Nach 1 Woche
Viel Neugierde durfte ich schon ausleben, auch wenn es oft ’nein‘ heißt. Aber es ist alles so spannend! Ihr glaubt es nicht – aber ich kann bereits an der Leine zum nahen Pärklein mit gehen, zwar ohne die Grossen, aber mit Frauchen allein. Da gibt es Guteli, wenn ich hochschaue, auch mal nach vorne geworfen, sodass ich mich freudig neben ihr bewege. Auf einem Stein sitzen wir dann und schauen dem einen oder anderen Auto zu, das vorbeifährt. Ich habe nie und vor nichts Angst, habe aber gern mein Frauchen bei mir.
Zuhause habe ich einen tollen Parcours entdeckt: Sie lässt mich zur Garage raus in den oberen Garten, ich rase zum Bambushain, kämpfe dort kurz mit widerborstigen Trieben und finde den unteren Garten, indem ich die Naturrampe rechts der Treppe benütze. Jeh, da gibt es ja so viel Neues! Nachdem ich eine Runde gedreht habe, komme ich auf den Weg zurück, nehme die obere Holzterrasse, trabe in den Wintergarten, übers Wohnzimmer in den Speiseraum, die Tür zur Garage noch geöffnet, wo ich mein wartendes Frauchen vor jener Tür zum Garten freudig empfange. Haha, wie staunt sie bei dieser 1. Runde geschickten Kombinierens! Ich bin ja so lernfähig und intelligent!
Auch wenn ich mich zwischen 2 Blumentöpfen nach vorne beuge, um auf die untere Gartenwelt zu blicken, merke ich natürlich sofort, dass ich mich durch rückwärts laufen tiptop wieder aus diesem Beobachtungsposten selbst befreien kann. Geschickt muss man sein!
2. Sonntag an der Sonnmattstrasse
Nach einer guten Nacht im großen Rudel darf ich frühmorgens raus und werde nach dem Spaziergang der Großen mit gefüttert. Ich fresse schon sehr gut. Meine Tagesration wird in 3 Portionen geteilt. Mit der Tabelle der Züchterin finden meine Chefs heraus, wie viel ich jeweils brauche. Es ist fein und genügend.
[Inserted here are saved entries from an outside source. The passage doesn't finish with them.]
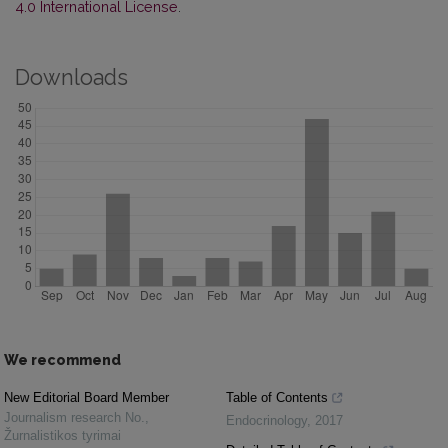
4.0 International License
.
Downloads
We recommend
New Editorial Board Member
Table of Contents
Journalism research No.
,
Endocrinology
,
2017
Žurnalistikos tyrimai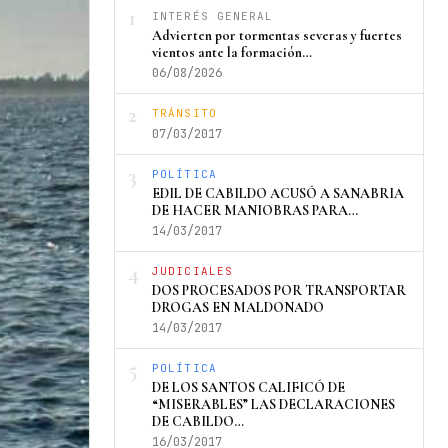
1
INTERÉS GENERAL
Advierten por tormentas severas y fuertes
vientos ante la formación…
06/08/2026
2
TRÁNSITO
07/03/2017
3
POLÍTICA
EDIL DE CABILDO ACUSÓ A SANABRIA
DE HACER MANIOBRAS PARA…
14/03/2017
4
JUDICIALES
DOS PROCESADOS POR TRANSPORTAR
DROGAS EN MALDONADO
14/03/2017
5
POLÍTICA
DE LOS SANTOS CALIFICÓ DE
“MISERABLES” LAS DECLARACIONES
DE CABILDO…
16/03/2017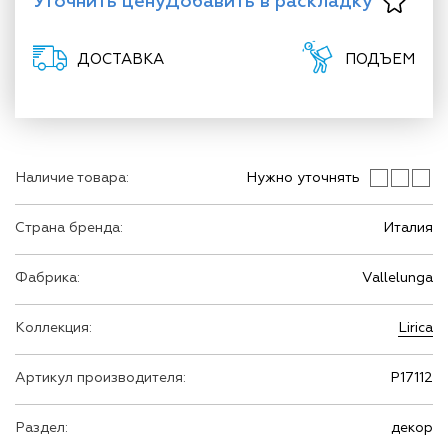
Уточнить цену
Добавить в раскладку
ДОСТАВКА
ПОДЪЕМ
Наличие товара:
Нужно уточнять
Страна бренда:
Италия
Фабрика:
Vallelunga
Коллекция:
Lirica
Артикул производителя:
P17112
Раздел:
декор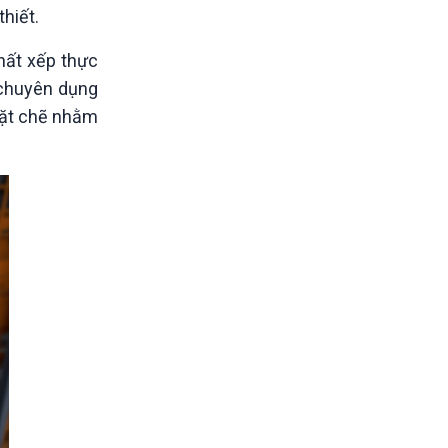
hiết.
hất xếp thực
 chuyên dụng
chặt chẽ nhằm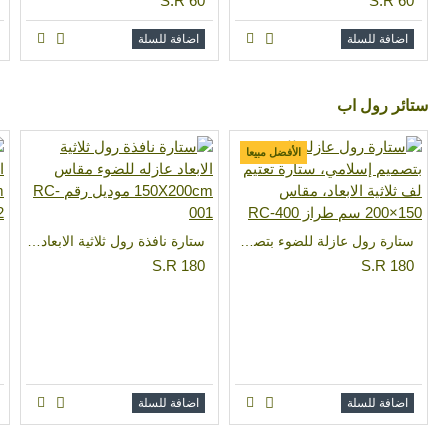
S.R 60
S.R 60
اضافة للسلة
اضافة للسلة
ستائر رول اب
الأفضل مبيعا
ستارة رول عازلة للضوء بتصميم إسلامي، ستارة تعتيم لف ثلاثية الابعاد، مقاس 150×200 سم طراز RC-400
ستارة نافذة رول ثلاثية الابعاد عازله للضوء مقاس 150X200cm موديل رقم RC-001
S.R 180
S.R 180
اضافة للسلة
اضافة للسلة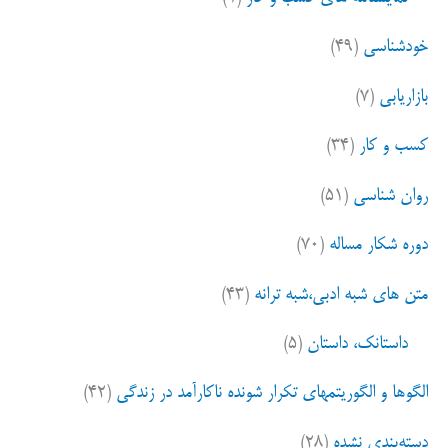
خودشناسی
(۴۹)
بازاریابی
(۷)
کسب و کار
(۳۴)
روان شناسی
(۵۱)
دوره شکار مساله
(۷۰)
متن های شبه ادبی،شبه ترانه
(۴۳)
داستانک، داستان
(۵)
الگوها و الگوریتمهای تکرار شونده ناکارآمد در زندگی
(۴۲)
دسته‌بندی نشده
(۲۸)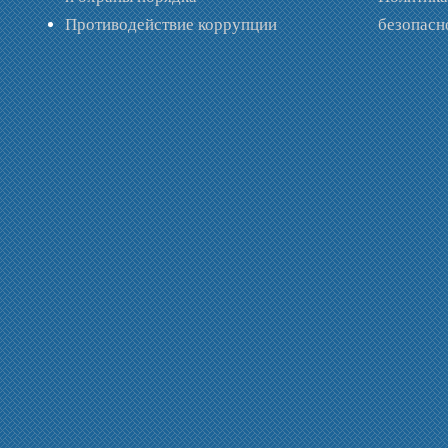
Противодействие коррупции
безопас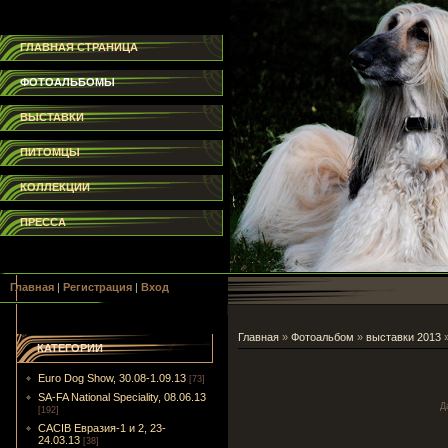
ГЛАВНАЯ СТРАНИЦА
ФОТОАЛЬБОМЫ
ВЫСТАВКИ
ПИТОМЦЫ
КОЛЛЕКЦИИ
ПРЕССА
Главная
|
Регистрация
|
Вход
Главная
»
Фотоальбом
»
выставки 2013
КАТЕГОРИИ
Euro Dog Show, 30.08-1.09.13
[73]
SA-FA National Speciality, 08.06.13
Д
[192]
CACIB Евразия-1 и 2, 23-
24.03.13
[38]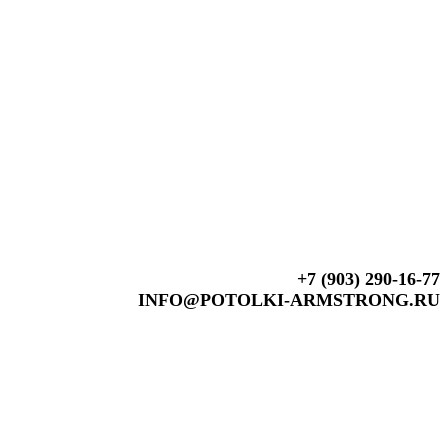
+7 (903) 290-16-77
INFO@POTOLKI-ARMSTRONG.RU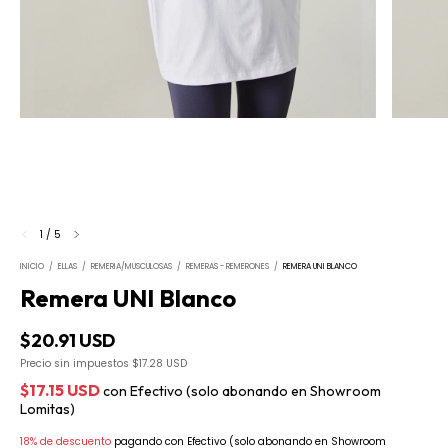
1
/
5
INICIO
/
ELLAS
/
REMERIA/MUSCULOSAS
/
REMERAS - REMERONES
/
REMERA UNI BLANCO
Remera UNI Blanco
$20.91 USD
Precio sin impuestos
$17.28 USD
$17.15 USD
con
Efectivo (solo abonando en Showroom
Lomitas)
18% de descuento
pagando con Efectivo (solo abonando en Showroom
Ich freue mich immer auf die nächste Fütterung der Raubtiere!
Nach 10h darf ich mit Frauchen meine Einzelrunde drehen – das Pärklein kenne ich schon; Wir treffen ein junges Mädchen, von dem ich mich gerne streicheln lasse. Sie hat gefragt, ob sie mich streicheln darf, nachdem ich mich ihr selbstverständlich genähert habe. Ich mag Menschen.
Danach setzen wir uns auf einen Stein und schauen zu, wie ein Auto die Garage verlässt und wie einige Zweibeiner den Morgenspaziergang angehen, bevor wir zurück gehen. Ab und zu gibt es für die Beobachtung meines Frauchens ein Guteli – also das Zeichen und Wort für ‚Sitz‘ kenne ich nach diesen ersten 9 Tagen gut. Es gibt ja so viel zu lernen! Ich liebe dieses Leben!